What you return must be the lines of the data that hold the word "Richness".

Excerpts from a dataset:
---------------

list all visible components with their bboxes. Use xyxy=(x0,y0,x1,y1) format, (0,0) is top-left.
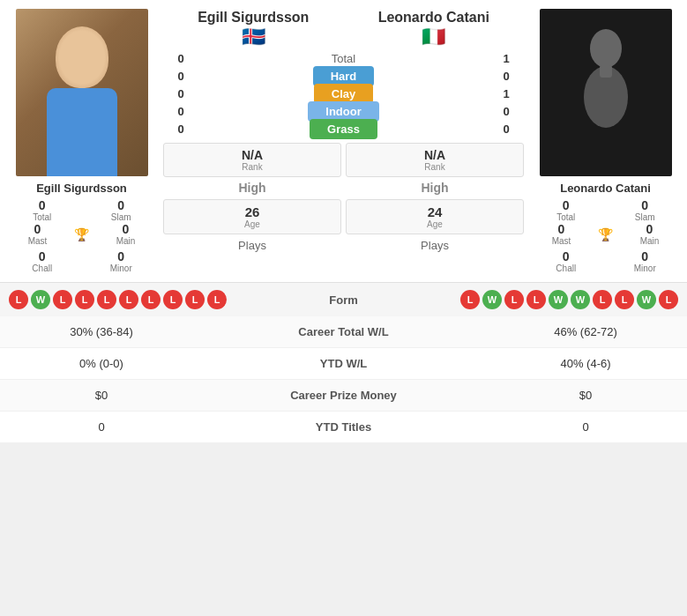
left-total-score: 0 xyxy=(163,52,198,65)
form-badge-l: L xyxy=(526,290,546,309)
form-badge-l: L xyxy=(615,290,634,309)
right-chall-label: Chall xyxy=(528,263,604,273)
stats-left-2: $0 xyxy=(13,389,190,402)
right-name-center: Leonardo Catani xyxy=(344,9,525,26)
form-badge-l: L xyxy=(119,290,138,309)
right-age-value: 24 xyxy=(428,204,443,219)
left-main-label: Main xyxy=(93,236,159,246)
form-label: Form xyxy=(329,293,358,307)
left-mast-item: 0 Mast xyxy=(4,222,71,246)
form-badge-w: W xyxy=(482,290,502,309)
right-mast-label: Mast xyxy=(528,236,594,246)
left-slam-item: 0 Slam xyxy=(84,198,160,222)
left-chall-item: 0 Chall xyxy=(4,249,80,273)
stats-row-1: 0% (0-0)YTD W/L40% (4-6) xyxy=(0,348,687,380)
stats-rows: 30% (36-84)Career Total W/L46% (62-72)0%… xyxy=(0,316,687,443)
left-flag: 🇮🇸 xyxy=(163,26,344,48)
right-chall-minor-row: 0 Chall 0 Minor xyxy=(528,249,683,273)
form-badge-l: L xyxy=(460,290,480,309)
players-section: Egill Sigurdsson 0 Total 0 Slam 0 Mast 🏆 xyxy=(0,0,687,282)
left-clay-score: 0 xyxy=(163,87,198,100)
left-player-photo xyxy=(16,9,148,176)
left-slam-label: Slam xyxy=(84,212,160,222)
stats-label-2: Career Prize Money xyxy=(190,389,497,402)
right-rank-box: N/A Rank xyxy=(346,143,524,177)
form-badge-l: L xyxy=(141,290,161,309)
right-mast-item: 0 Mast xyxy=(528,222,594,246)
left-trophy-icon: 🏆 xyxy=(74,227,89,241)
left-plays: Plays xyxy=(163,239,341,252)
left-rank-box: N/A Rank xyxy=(163,143,341,177)
form-badge-l: L xyxy=(207,290,227,309)
right-stats-total-slam: 0 Total 0 Slam xyxy=(528,198,683,222)
stats-right-3: 0 xyxy=(497,420,674,434)
stats-right-1: 40% (4-6) xyxy=(497,357,674,370)
left-player-name: Egill Sigurdsson xyxy=(36,182,127,195)
right-minor-label: Minor xyxy=(608,263,683,273)
form-badge-l: L xyxy=(163,290,183,309)
silhouette-svg xyxy=(571,26,641,159)
stats-label-0: Career Total W/L xyxy=(190,325,497,338)
main-container: Egill Sigurdsson 0 Total 0 Slam 0 Mast 🏆 xyxy=(0,0,687,443)
center-content: Egill Sigurdsson 🇮🇸 Leonardo Catani 🇮🇹 0… xyxy=(159,9,528,273)
right-age-box: 24 Age xyxy=(346,199,524,234)
right-minor-item: 0 Minor xyxy=(608,249,683,273)
right-main-label: Main xyxy=(616,236,683,246)
form-badge-l: L xyxy=(97,290,116,309)
left-age-value: 26 xyxy=(245,204,260,219)
stats-label-3: YTD Titles xyxy=(190,420,497,434)
right-trophy-icon: 🏆 xyxy=(598,227,613,241)
stats-row-2: $0Career Prize Money$0 xyxy=(0,380,687,412)
stats-left-0: 30% (36-84) xyxy=(13,325,190,338)
left-minor-value: 0 xyxy=(84,249,160,263)
left-rank-value: N/A xyxy=(242,148,263,162)
left-name-center: Egill Sigurdsson xyxy=(163,9,344,26)
right-rank-value: N/A xyxy=(424,148,445,162)
right-total-item: 0 Total xyxy=(528,198,604,222)
form-badge-l: L xyxy=(185,290,205,309)
left-mast-label: Mast xyxy=(4,236,71,246)
grass-badge: Grass xyxy=(310,119,377,139)
form-section: LWLLLLLLLL Form LWLLWWLLWL xyxy=(0,282,687,316)
left-name-flag: Egill Sigurdsson 🇮🇸 xyxy=(163,9,344,48)
left-total-item: 0 Total xyxy=(4,198,80,222)
left-age-label: Age xyxy=(244,219,260,229)
right-player-name: Leonardo Catani xyxy=(560,182,651,195)
left-chall-minor-row: 0 Chall 0 Minor xyxy=(4,249,159,273)
right-total-value: 0 xyxy=(528,198,604,212)
right-age-label: Age xyxy=(427,219,443,229)
right-slam-item: 0 Slam xyxy=(608,198,683,222)
form-badge-l: L xyxy=(53,290,72,309)
stats-right-2: $0 xyxy=(497,389,674,402)
right-main-value: 0 xyxy=(616,222,683,236)
left-chall-label: Chall xyxy=(4,263,80,273)
right-clay-score: 1 xyxy=(489,87,524,100)
left-total-label: Total xyxy=(4,212,80,222)
left-form-badges: LWLLLLLLLL xyxy=(9,290,227,309)
left-hard-score: 0 xyxy=(163,70,198,83)
right-grass-score: 0 xyxy=(489,122,524,136)
left-main-item: 0 Main xyxy=(93,222,159,246)
form-badge-l: L xyxy=(659,290,678,309)
total-label: Total xyxy=(198,52,489,65)
right-hard-score: 0 xyxy=(489,70,524,83)
form-badge-l: L xyxy=(9,290,28,309)
left-mast-value: 0 xyxy=(4,222,71,236)
left-total-value: 0 xyxy=(4,198,80,212)
right-plays: Plays xyxy=(346,239,524,252)
left-minor-label: Minor xyxy=(84,263,160,273)
left-player-col: Egill Sigurdsson 0 Total 0 Slam 0 Mast 🏆 xyxy=(4,9,159,273)
left-trophy-row: 0 Mast 🏆 0 Main xyxy=(4,222,159,246)
right-total-label: Total xyxy=(528,212,604,222)
left-rank-label: Rank xyxy=(242,162,262,172)
stats-left-3: 0 xyxy=(13,420,190,434)
stats-row-3: 0YTD Titles0 xyxy=(0,412,687,443)
left-indoor-score: 0 xyxy=(163,105,198,118)
left-slam-value: 0 xyxy=(84,198,160,212)
right-form-badges: LWLLWWLLWL xyxy=(460,290,678,309)
left-high: High xyxy=(163,181,341,195)
form-badge-w: W xyxy=(571,290,590,309)
form-badge-l: L xyxy=(504,290,524,309)
right-indoor-score: 0 xyxy=(489,105,524,118)
right-minor-value: 0 xyxy=(608,249,683,263)
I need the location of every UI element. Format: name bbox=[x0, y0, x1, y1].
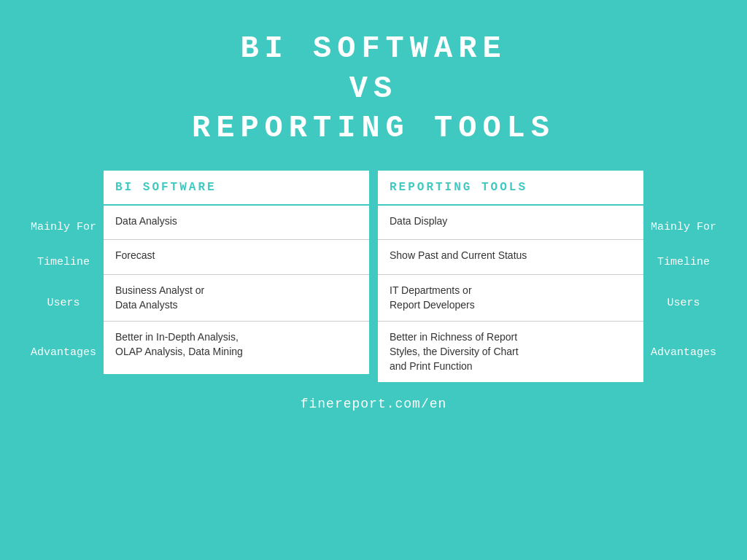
left-label-users: Users bbox=[23, 280, 104, 327]
rt-advantages-value: Better in Richness of ReportStyles, the … bbox=[378, 322, 643, 382]
bi-advantages-row: Better in In-Depth Analysis,OLAP Analysi… bbox=[104, 322, 369, 374]
right-side-labels: Mainly For Timeline Users Advantages bbox=[643, 171, 724, 379]
right-label-mainly-for: Mainly For bbox=[643, 210, 724, 245]
rt-timeline-row: Show Past and Current Status bbox=[378, 240, 643, 275]
reporting-tools-header: REPORTING TOOLS bbox=[378, 171, 643, 205]
rt-timeline-value: Show Past and Current Status bbox=[378, 240, 643, 275]
bi-software-header: BI SOFTWARE bbox=[104, 171, 369, 205]
bi-advantages-value: Better in In-Depth Analysis,OLAP Analysi… bbox=[104, 322, 369, 374]
right-label-advantages: Advantages bbox=[643, 327, 724, 379]
right-label-timeline: Timeline bbox=[643, 245, 724, 280]
rt-advantages-row: Better in Richness of ReportStyles, the … bbox=[378, 322, 643, 382]
bi-mainly-for-row: Data Analysis bbox=[104, 205, 369, 240]
footer-url: finereport.com/en bbox=[301, 397, 447, 411]
bi-users-row: Business Analyst orData Analysts bbox=[104, 275, 369, 322]
bi-timeline-row: Forecast bbox=[104, 240, 369, 275]
comparison-container: Mainly For Timeline Users Advantages BI … bbox=[23, 171, 724, 382]
bi-mainly-for-value: Data Analysis bbox=[104, 205, 369, 240]
rt-users-row: IT Departments orReport Developers bbox=[378, 275, 643, 322]
rt-mainly-for-value: Data Display bbox=[378, 205, 643, 240]
rt-users-value: IT Departments orReport Developers bbox=[378, 275, 643, 322]
left-label-mainly-for: Mainly For bbox=[23, 210, 104, 245]
left-label-timeline: Timeline bbox=[23, 245, 104, 280]
rt-mainly-for-row: Data Display bbox=[378, 205, 643, 240]
title-line2: VS bbox=[192, 69, 555, 109]
left-side-labels: Mainly For Timeline Users Advantages bbox=[23, 171, 104, 379]
bi-users-value: Business Analyst orData Analysts bbox=[104, 275, 369, 322]
bi-timeline-value: Forecast bbox=[104, 240, 369, 275]
title-line3: REPORTING TOOLS bbox=[192, 109, 555, 149]
right-label-users: Users bbox=[643, 280, 724, 327]
title-section: BI SOFTWARE VS REPORTING TOOLS bbox=[177, 0, 570, 171]
reporting-tools-table: REPORTING TOOLS Data Display Show Past a… bbox=[378, 171, 643, 382]
title-line1: BI SOFTWARE bbox=[192, 29, 555, 69]
bi-software-table: BI SOFTWARE Data Analysis Forecast Busin… bbox=[104, 171, 369, 374]
left-label-advantages: Advantages bbox=[23, 327, 104, 379]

---------------

Answer for the task:
rt-advantages-value: Better in Richness of ReportStyles, the … bbox=[378, 322, 643, 382]
rt-advantages-row: Better in Richness of ReportStyles, the … bbox=[378, 322, 643, 382]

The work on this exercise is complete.